§ TASK INSTRUCTIONS
Nothing below is to be printed except the lines between the line holding "de la FEMAFOOT à ces" and the line holding "est stratégique. Elle", inclusive, each exactly as it appears.
Top of RECORDS SHOWN
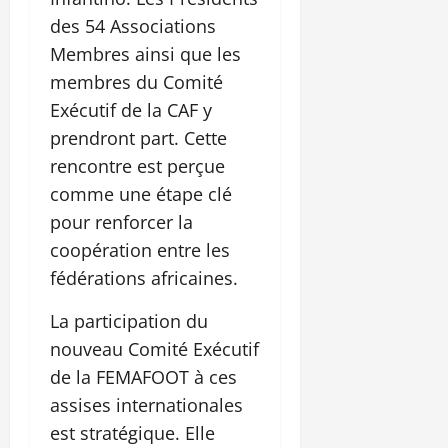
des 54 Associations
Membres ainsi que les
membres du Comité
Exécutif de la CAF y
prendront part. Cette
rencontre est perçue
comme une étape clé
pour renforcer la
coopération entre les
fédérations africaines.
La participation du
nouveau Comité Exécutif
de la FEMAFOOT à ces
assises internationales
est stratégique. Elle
Bottom of RECORDS SHOWN
Top of RECORDS SHOWN
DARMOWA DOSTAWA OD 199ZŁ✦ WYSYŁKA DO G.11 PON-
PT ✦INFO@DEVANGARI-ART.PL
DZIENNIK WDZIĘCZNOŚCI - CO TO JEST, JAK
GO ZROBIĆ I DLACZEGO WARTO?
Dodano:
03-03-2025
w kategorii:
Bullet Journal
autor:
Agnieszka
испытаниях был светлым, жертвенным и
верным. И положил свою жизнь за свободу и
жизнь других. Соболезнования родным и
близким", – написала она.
Bottom of RECORDS SHOWN
Top of RECORDS SHOWN
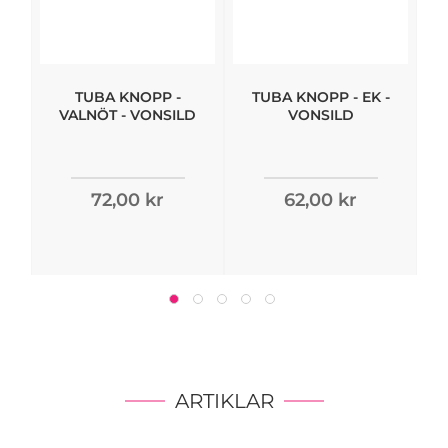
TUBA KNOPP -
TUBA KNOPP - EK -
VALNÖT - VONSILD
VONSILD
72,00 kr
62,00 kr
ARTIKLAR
Bottom of RECORDS SHOWN
§ EXPECTED ANSWER
de la FEMAFOOT à ces
assises internationales
est stratégique. Elle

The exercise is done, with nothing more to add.